A distribuição de panfletos para os soldados Aliados foi mais uma surpresa agradável em Dunkirk, evidenciando novamente o nível de pesquisa da equipe de produção que trabalhou com Christopher Nolan. Essa era uma estratégia comum que visava minar o moral da tropa e estimular a rendição incondicional dos combatentes inimigos.
A visão do espectador.
Christopher Nolan acertou novamente. Dunkirk é um filme já consagrado por seu apuro, realismo e, principalmente, pela abordagem diferente onde nós somos transportados para o lado de cada um dos protagonistas, tanto nos momentos de ação quanto nos de tensão e suspense extremos.
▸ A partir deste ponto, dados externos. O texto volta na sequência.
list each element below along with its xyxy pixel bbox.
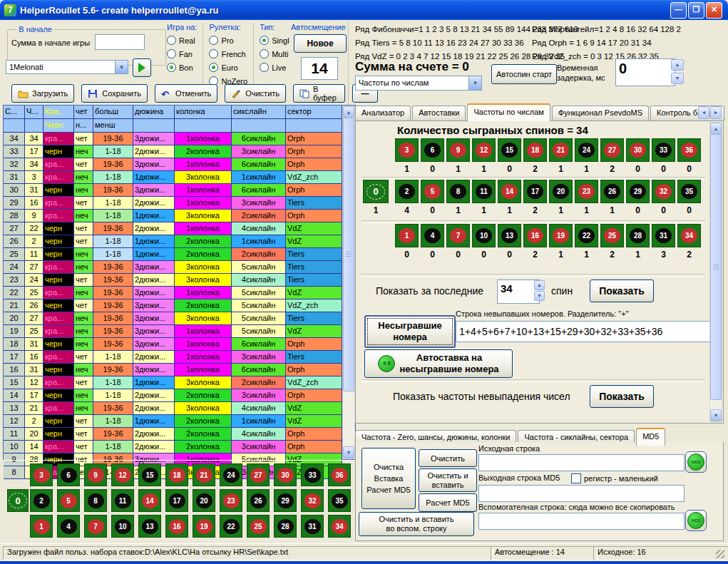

Todas as áreas possíveis de um combate estão lá: na terra, no mar e no ar, mas é preciso somar a presença marcante do patriotismo dos voluntários civis e das mulheres que também pereceram em combate. Tudo isso foi pensado para recriar com o máximo de fidelidade este momento histórico tão interessante e controverso.
A narrativa não é linear e isso pode confundir inicialmente. Essa sensação dissipa com rapidez e a compreensão do contexto geral é fácil. Não há espaços para cenas que estão lá só para entreter. O que vocês verão (e eu vi) é um filme preciso na dosagem da emoção e da tristeza. Afinal, a guerra não tem trilha sonora ou milagres. A guerra é cheia de covardias, atos impensados, sorte e perdas. Ver uma produção onde isso tudo está presente, somada a um roteiro que respeita o espectador e a História, é tirar a sorte grande.
Certamente Dunkirk será indicado em várias categorias ao Oscar… por puro e simples merecimento!
A história de homens e mulheres foi recontada com maestria. Heróis foram forjados… heróis foram perdidos.
O elenco dessa produção contou com Fionn Whitehead (Tommy), Jack Lowden (Collins), Aneurin Barnard (Gibson), James d’Arcy (Capitão Winnant), Kenneth Branagh (Comandante Bolton), Cillian Murphy (Shivering Soldier), Barry Keoghan (George), Tom Hardy (Ferrier), Sr. Dawson (Mark Rylance), entre outros. O roteiro, produção e direção ficaram sob a responsabilidade de Christopher Nolan. A estreia aconteceu em território nacional hoje, 27 de julho, em grande circuito.